C. Results and Discussion

Below are the results of the homography on our three test images using least squares regression.

Boston:

Training Error: 95.2043
Test Error: 34.7323

Compared to the ground truth homography, our estimate contains immediately noticable misalignment throughout the image. Zooming in on the borders of the images, we see trouble areas caused by the inaccuracy of our estimated homography matrix, namely in the waterfront on the left and the boat on the right. Looking at the top of the buildings also showcases the inaccuracy, which we hope to reduce using the methods below.

Capital Region:

Training Error: 77.3935
Test Error: 6.6612e+04

In the case of this overhead image, our model still does a great job of continuing the roads from one photo to the next, although it becomes obvious that the estimate is misaligned when we look at some of the city blocks. For example, the snowy block in the center of the image appears very shaky in the estimate, whereas this effect is less severe when using the ground truth homography. It is also interesting to notie that only one photo contains the wing of the plane, which leads to a “cut off” wing in the overlay.

Eiffel:

Training Error: 22.2534
Test Error: 8.5642e+03

At first glance, we might think that this estimate actually looks better than the ground truth, which still has quite a bit of misalignment and suffers greatly from artifacts created when warping the image. However, taking a closer look at the center of the tower, we see that the estimate is less-closely aligned compared to the ground truth.

3. L1 Regression

A. Mathematical Model

Rather than minimizing the 2-norm or Euclidian distance as we did in the previous example, we can instead minimize the 1-norm or absolute deviations. Called L1 regression, this approach is known to be more robust to outliers because it generally leads to more sparse solutions, weighing less important features accordingly. It can be modeled as the following optimization problem.

B. Solution

Similar to the previous approach, we can solve this optimization problem using CVX as implemented in the code below.
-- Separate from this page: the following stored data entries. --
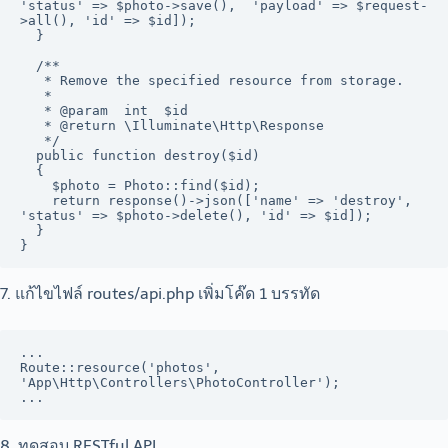
'status' => $photo->save(),  'payload' => $request-
>all(), 'id' => $id]);

  }

  /**

   * Remove the specified resource from storage.

   *

   * @param  int  $id

   * @return \Illuminate\Http\Response

   */

  public function destroy($id)

  {

    $photo = Photo::find($id);

    return response()->json(['name' => 'destroy', 
'status' => $photo->delete(), 'id' => $id]);

  }

7. แก้ไขไฟล์ routes/api.php เพิ่มโค๊ด 1 บรรทัด
...

Route::resource('photos', 
'App\Http\Controllers\PhotoController');

...
8. ทดสอบ RESTful API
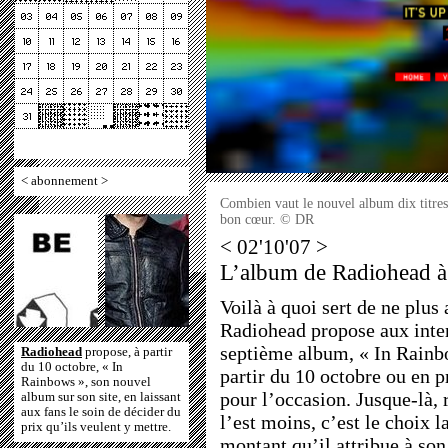
<
abonnement
>
Combien vaut le nouvel album dix titres
bon cœur. © DR
< 02'10'07 >
L’album de Radiohead à 
Voilà à quoi sert de ne plus
Radiohead propose aux inte
septième album, « In Rainb
Radiohead
propose, à partir
du 10 octobre, « In
partir du 10 octobre ou en
Rainbows », son nouvel
pour l’occasion. Jusque-là, 
album sur son site, en laissant
aux fans le soin de décider du
l’est moins, c’est le choix l
prix qu’ils veulent y mettre.
montant qu’il attribue à son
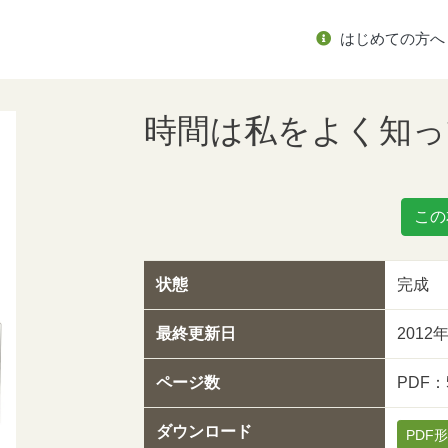
はじめての方へ
時間は私をよく知っ
この
状態
完成
最終更新日
2012
ページ数
PDF
ダウンロード
PDF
% First three rows contain points in image A
A_true = data(1:3,:);
% Last three rows contain corresponding points in image B
B_true = data(4:6,:);
num_points = size(B_true,2);

% Estimate homography matrix, H, using L1 regression
cvx_begin
    variable H_est(3,3)
    expression A_est(size(A_true))
    
    for i = 1:num_points
        A_est(:,i) = H_est*B_true(:,i);
    end
    minimize pow_pos(norm(A_est - A_true,1),2) / num_points
    
    subject to
    H_est(3,1) == 0;
    H_est(3,2) == 0;
    H_est(3,3) == 1;
cvx_end

train_error = cvx_optval;
test_error = norm(H_est - H_true)^2 / 9;

C. Results and Discussion

Below are the results of the homography in our three test cases using L1 regression.

Boston:

Training Error: 10.6060
Test Error: 86.0373

Capital Region:

Training Error: 31.0400
Test Error: 6.8106e+04

Eiffel:

Training Error: 8.8067
Test Error: 7.8049e+03

In attemtping to improve our estimate with L1 regression, we actually find that the the Boston case looks marginally better in the least squares approach, where there is less misalignment toward the tops of the buildings. This is counterintuitive as we would expect that minimizing the sum of squared differences would be more susceptible to outliers, although the difference is not too severe. As for the Capital Region, the L2 case looks slightly better when paying attention to the connections of the roads along borders of each image. The Eiffel case confirms that L1 regression is worse than the L2 approach when looking at the arch at the underside of the tower, where the curve sticks out slightly where it was previously hidden in its entirety. This is surprising but makes sense as the L1 regression approach is less complex than least squares, giving a more general fit which may lead to misalignment.

4. Regularized Regression

A. Mathematical Model

Outliers may sometimes cause our model to select values for the elements of H which are too high, and we can penalize against these effects by adding a penalty term to our least squares model. The penatly term comes in the form of the decision variable added to our objective function and with a norm taken of it, and is also multiplied by a tunable parameter λ. In this section, we will explore two forms of regularization called Lasso and Ridge regularization, or L1 and L2 regularization, respectively.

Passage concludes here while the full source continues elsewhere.